* EXERCISE AIM: Only the lines from the one containing "張麗善說，看到咱四番地" through the end of the listing are to be repeated, exactly and without pictures.

========

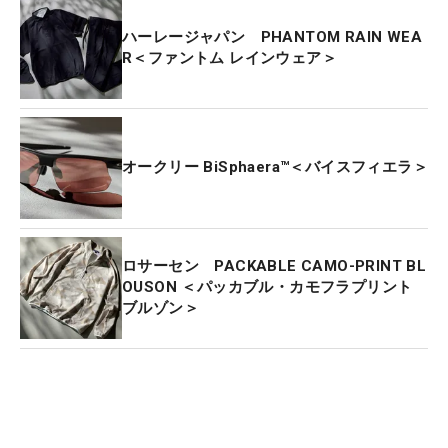
ハーレージャパン PHANTOM RAIN WEA
R＜ファントム レインウェア＞
オークリー BiSphaera™＜バイスフィエラ＞
ロサーセン PACKABLE CAMO-PRINT BL
OUSON ＜パッカブル・カモフラプリント
ブルゾン＞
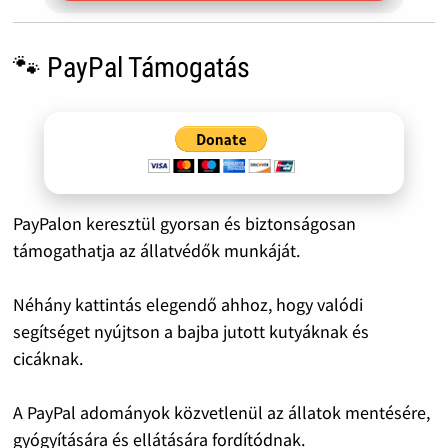
🐾 PayPal Támogatás
PayPalon keresztül gyorsan és biztonságosan
támogathatja az állatvédők munkáját.
Néhány kattintás elegendő ahhoz, hogy valódi
segítséget nyújtson a bajba jutott kutyáknak és
cicáknak.
A PayPal adományok közvetlenül az állatok mentésére,
gyógyítására és ellátására fordítódnak.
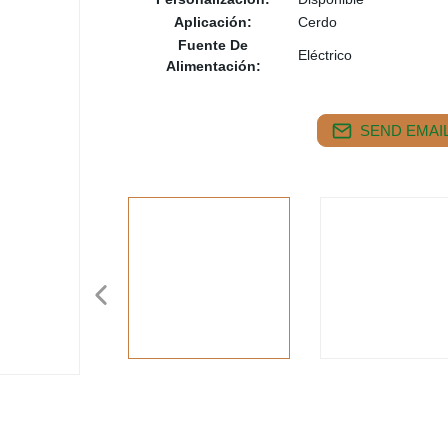
Aplicación:
Cerdo
Fuente De
Eléctrico
Alimentación:
SEND EMAIL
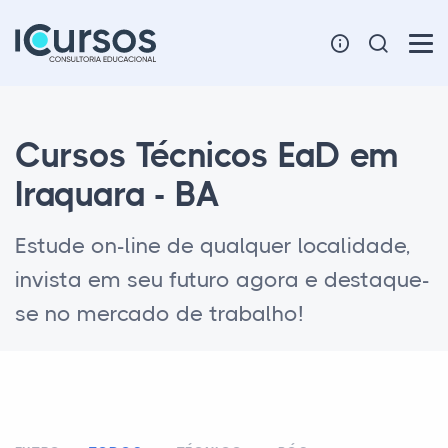
Cursos Técnicos EaD em
Iraquara - BA
Estude on-line de qualquer localidade,
invista em seu futuro agora e destaque-
se no mercado de trabalho!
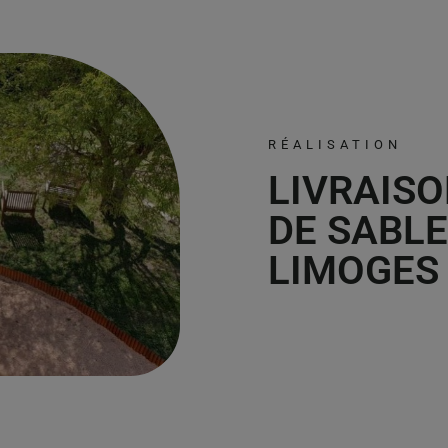
RÉALISATION
LIVRAISO
DE SABLE
LIMOGES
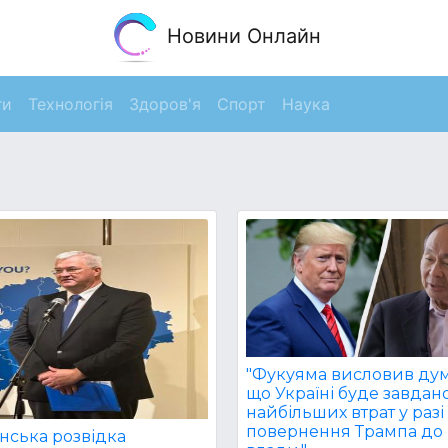
Новини Онлайн
ги
Технологія
Здоров'я
Спорт
Наука
"Фукуяма висловив дум
що Україні буде завдан
найбільших втрат у разі
повернення Трампа до
нська розвідка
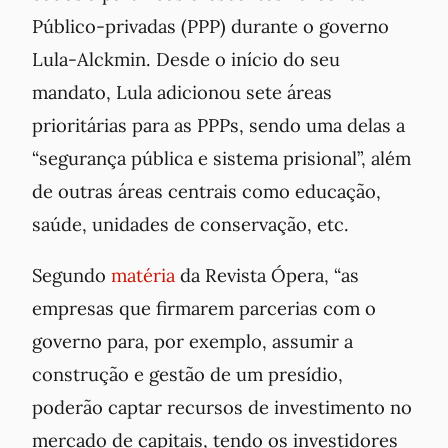
Público-privadas (PPP) durante o governo
Lula-Alckmin. Desde o início do seu
mandato, Lula adicionou sete áreas
prioritárias para as PPPs, sendo uma delas a
“segurança pública e sistema prisional”, além
de outras áreas centrais como educação,
saúde, unidades de conservação, etc.
Segundo
matéria
da Revista Ópera, “
as
empresas que firmarem parcerias com o
governo para, por exemplo, assumir a
construção e gestão de um presídio,
poderão captar recursos de investimento no
mercado de capitais, tendo os investidores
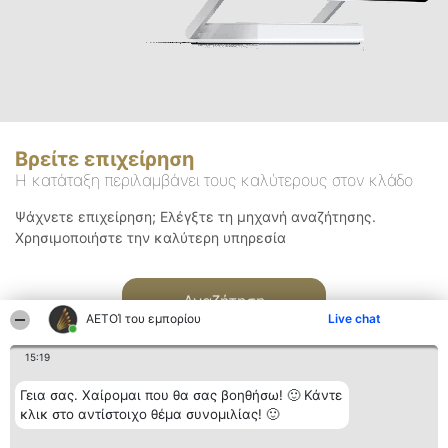
Βρείτε επιχείρηση
Η κατάταξη περιλαμβάνει τους καλύτερους στον κλάδο
Ψάχνετε επιχείρηση; Ελέγξτε τη μηχανή αναζήτησης.
Χρησιμοποιήστε την καλύτερη υπηρεσία
Αναζήτηση
ΑΕΤΟΊ του εμπορίου
Live chat
15:19
Γεια σας. Χαίρομαι που θα σας βοηθήσω! 🙂 Κάντε
κλικ στο αντίστοιχο θέμα συνομιλίας! 🙂
Διοργανωτής της
Κατάταξη
Επικοινωνία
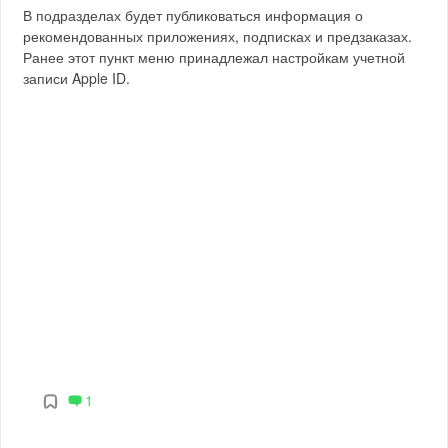
В подразделах будет публиковаться информация о
рекомендованных приложениях, подписках и предзаказах.
Ранее этот пункт меню принадлежал настройкам учетной
записи Apple ID.
1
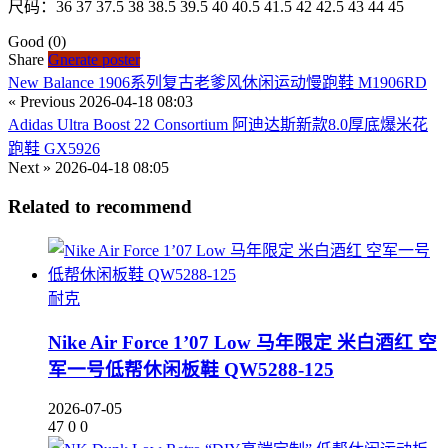
尺码：36 37 37.5 38 38.5 39.5 40 40.5 41.5 42 42.5 43 44 45
Good
(0)
Share
Gnerate poster
New Balance 1906系列复古老爹风休闲运动慢跑鞋 M1906RD
« Previous
2026-04-18 08:03
Adidas Ultra Boost 22 Consortium 阿迪达斯新款8.0厚底爆米花
跑鞋 GX5926
Next »
2026-04-18 08:05
Related to recommend
耐克
Nike Air Force 1’07 Low 马年限定 米白酒红 空
军一号低帮休闲板鞋 QW5288-125
2026-07-05
47
0
0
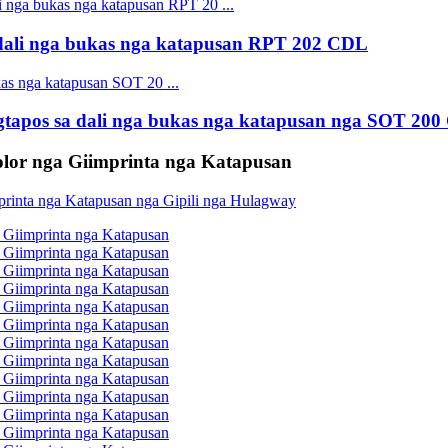
ali nga bukas nga katapusan RPT 202 CDL
apos sa dali nga bukas nga katapusan nga SOT 20
or nga Giimprinta nga Katapusan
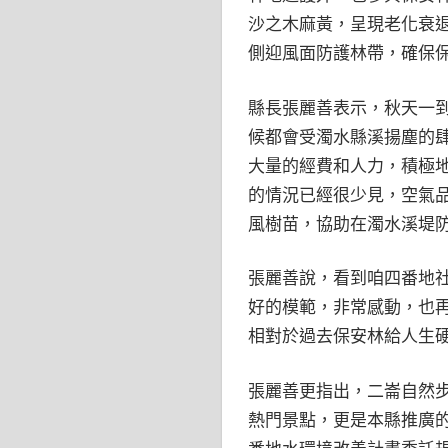
沙之木麻黃，呈現老化衰
側迎風面防護林帶，確保
縣長張麗善表示，秋天一
候都會受濁水縣溪揚塵的
大量的經費和人力，積極
的情況已經很少見，空氣
風樹苗，協助在濁水溪堤
張麗善說，看到咱四番地
好的模範，非常感動，也
相對於過去保安林給人生
張麗善更指出，二崙自然
熱門景點，更是本縣推廣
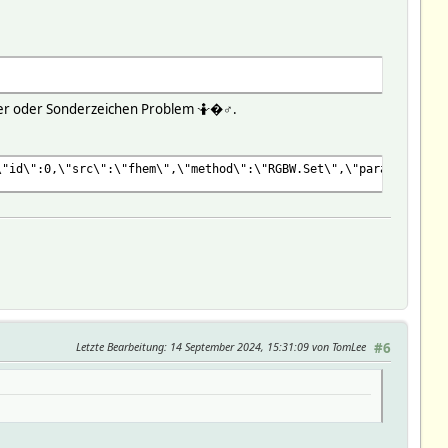
mmer oder Sonderzeichen Problem 🤷�♂️.
\"id\":0,\"src\":\"fhem\",\"method\":\"RGBW.Set\",\"params\": {\
Letzte Bearbeitung
: 14 September 2024, 15:31:09 von TomLee
#6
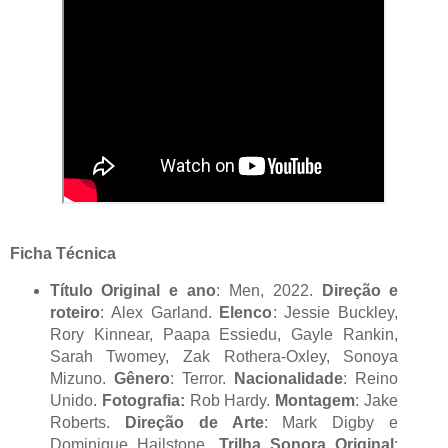
Ficha Técnica
Título Original e ano
: Men, 2022.
Direção e
roteiro
: Alex Garland.
Elenco
: Jessie Buckley,
Rory Kinnear, Paapa Essiedu, Gayle Rankin,
Sarah Twomey, Zak Rothera-Oxley, Sonoya
Mizuno.
Gênero
: Terror.
Nacionalidade
: Reino
Unido.
Fotografia:
Rob Hardy.
Montagem
: Jake
Roberts.
Direção de Arte
: Mark Digby e
Dominique Hailstone.
Trilha Sonora Original
:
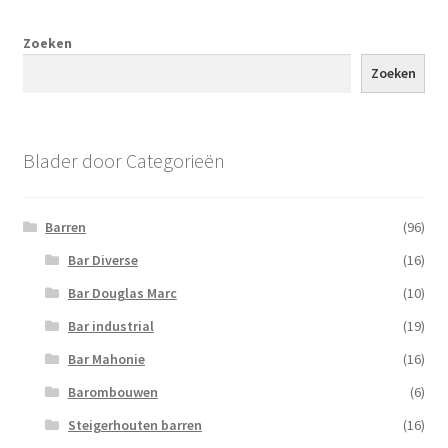
Zoeken
Zoeken
Blader door Categorieën
Barren
(96)
Bar Diverse
(16)
Bar Douglas Marc
(10)
Bar industrial
(19)
Bar Mahonie
(16)
Barombouwen
(6)
Steigerhouten barren
(16)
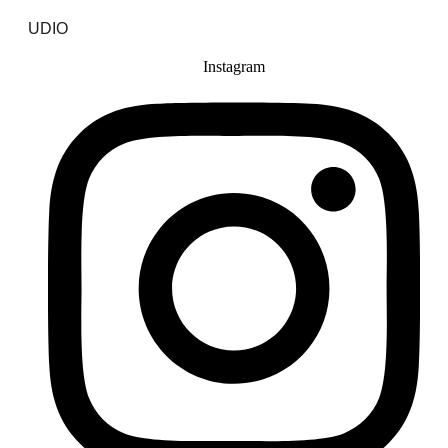
UDIO
Instagram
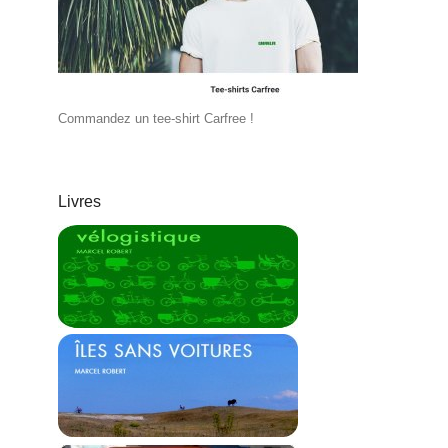
Commandez un tee-shirt Carfree !
Livres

========

* RESULT OF THE EXERCISE:
張麗善說，看到咱四番地
好的模範，非常感動，也
相對於過去保安林給人生
張麗善更指出，二崙自然
熱門景點，更是本縣推廣
mmer oder Sonderzeichen Problem 🤷�♂️.
\"id\":0,\"src\":\"fhem\",\"method\":\"RGBW.Set\",\"params\": {\
Letzte Bearbeitung
: 14 September 2024, 15:31:09 von TomLee
#6
Ficha Técnica
Título Original e ano
: Men, 2022.
Direção e
roteiro
: Alex Garland.
Elenco
: Jessie Buckley,
Rory Kinnear, Paapa Essiedu, Gayle Rankin,
Sarah Twomey, Zak Rothera-Oxley, Sonoya
Mizuno.
Gênero
: Terror.
Nacionalidade
: Reino
Unido.
Fotografia:
Rob Hardy.
Montagem
: Jake
Roberts.
Direção de Arte
: Mark Digby e
Dominique Hailstone.
Trilha Sonora Original
:
Zoeken
Zoeken
Blader door Categorieën
Barren
(96)
Bar Diverse
(16)
Bar Douglas Marc
(10)
Bar industrial
(19)
Bar Mahonie
(16)
Barombouwen
(6)
Steigerhouten barren
(16)
UDIO
Instagram
Commandez un tee-shirt Carfree !
Livres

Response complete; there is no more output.